A statement purportedly by the Islamic State in Iraq and the Levant (ISIL) said that an American hostage was killed in a Jordanian airstrike on Friday on the outskirts of the northern Syrian city of Raqqa, the group's stronghold.
The statement identified the hostage as Kayla Jean Mueller and said she was killed during Muslim prayers, which usually take place around midday on Fridays, in airstrikes that targeted "the same location for more than an hour."
No ISIL fighters were killed in the airstrikes, the statement read.
It published photos allegedly of the bombed site, showing a severely damaged three-story brown building but no images of Mueller.
The statement could not be independently verified.

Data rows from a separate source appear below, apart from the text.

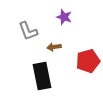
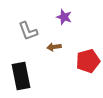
black rectangle: moved 21 px left
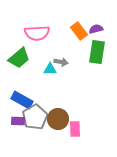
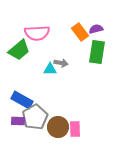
orange rectangle: moved 1 px right, 1 px down
green trapezoid: moved 8 px up
gray arrow: moved 1 px down
brown circle: moved 8 px down
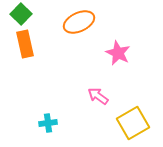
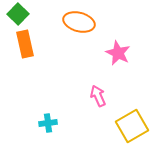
green square: moved 3 px left
orange ellipse: rotated 40 degrees clockwise
pink arrow: rotated 30 degrees clockwise
yellow square: moved 1 px left, 3 px down
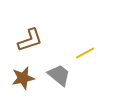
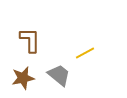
brown L-shape: rotated 72 degrees counterclockwise
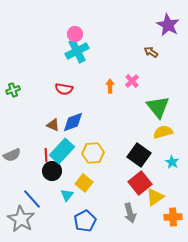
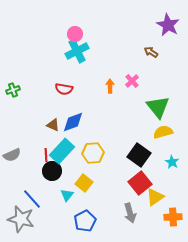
gray star: rotated 16 degrees counterclockwise
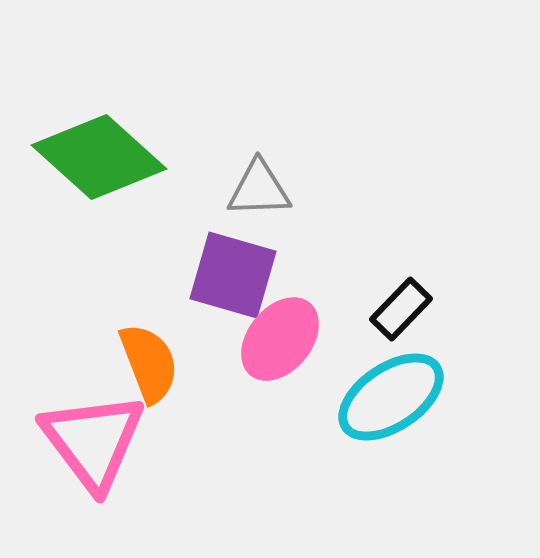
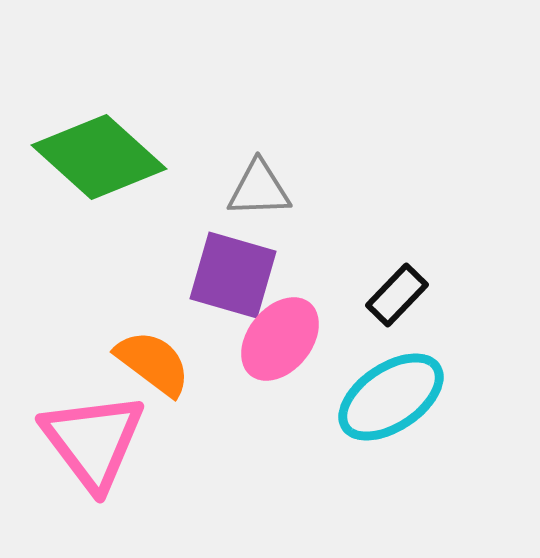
black rectangle: moved 4 px left, 14 px up
orange semicircle: moved 4 px right; rotated 32 degrees counterclockwise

It appeared on a website commonly used by ISIL and was distributed by ISIL-affiliated Twitter users.
Mueller's family appealed Friday for her safety.
"You told us that you treated Kayla as your guest, as your guest her safety and well-being remains your responsibility," Mueller's family said in a short statement.

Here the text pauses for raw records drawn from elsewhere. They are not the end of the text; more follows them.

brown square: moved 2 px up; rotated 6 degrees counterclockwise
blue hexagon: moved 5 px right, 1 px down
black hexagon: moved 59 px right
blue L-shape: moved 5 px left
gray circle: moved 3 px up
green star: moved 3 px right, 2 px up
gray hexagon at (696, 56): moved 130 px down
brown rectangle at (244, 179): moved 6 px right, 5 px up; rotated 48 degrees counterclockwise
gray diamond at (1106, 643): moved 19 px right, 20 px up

U.S. officials said they could not confirm that Mueller was killed. Bernadette Meehan, a spokeswoman for the White House National Security Council, said the U.S. was "deeply concerned" over the report but had not seen "any evidence that corroborates ISIL's claim."
Jordan, which is part of a U.S.-led coalition bombing ISIL targets in Syria and stepped up its attacks after ISIL announced it had killed a captive Jordanian pilot, expressed doubt about the group's account of Mueller's death.

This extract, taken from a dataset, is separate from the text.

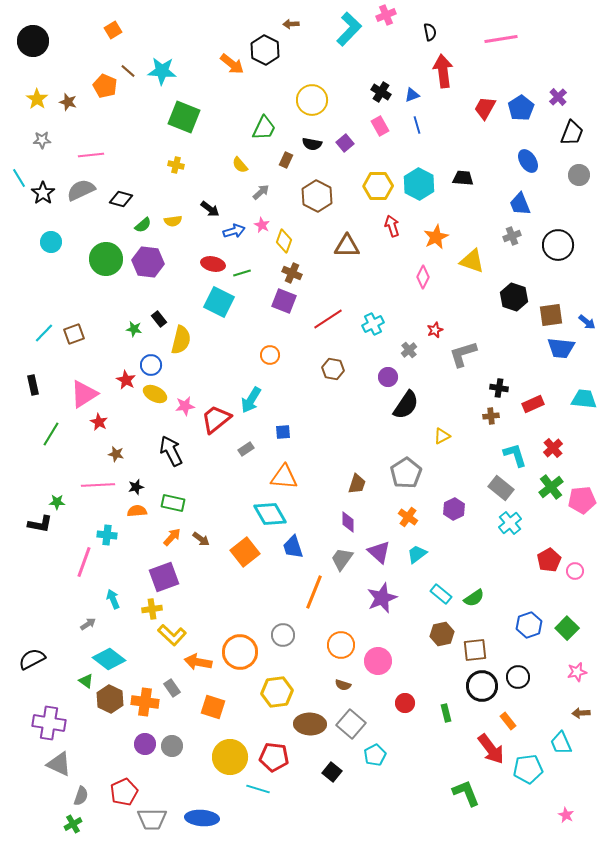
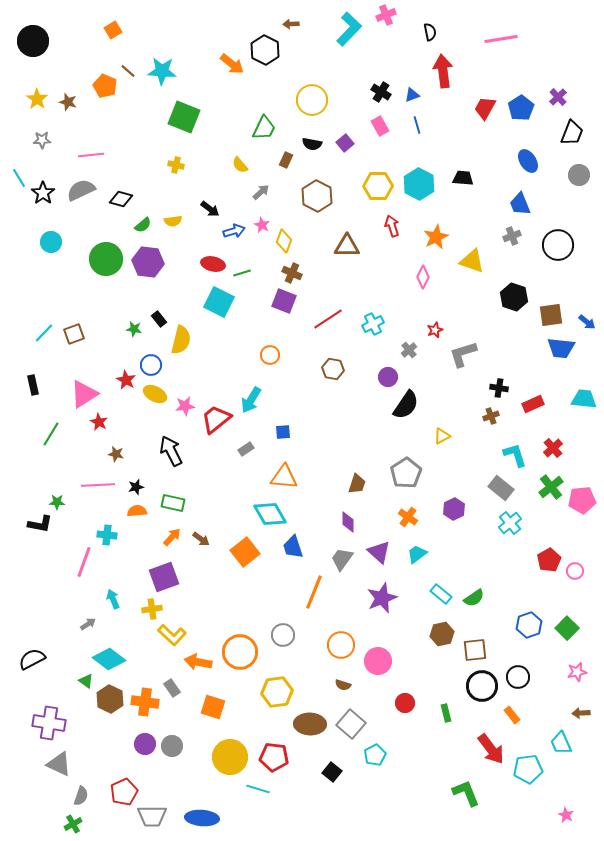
brown cross at (491, 416): rotated 14 degrees counterclockwise
orange rectangle at (508, 721): moved 4 px right, 6 px up
gray trapezoid at (152, 819): moved 3 px up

"An old and sick trick used by terrorists and despots for decades: claiming that hostages human shields held captive are killed by air raids," Jordanian Foreign Minister Nasser Judeh tweeted.
Mueller is an aid worker whose identity had not been disclosed out of concern for her safety. A family representative told The Associated Press last year that the 26-year-old was working with humanitarian groups in Syria when she was captured in 2013.
If her death is confirmed, she would be the fourth American to die while being held by ISIL. Three other Americans — journalists James Foley and Steven Sotloff and aid worker Peter Kassig — were beheaded by the group.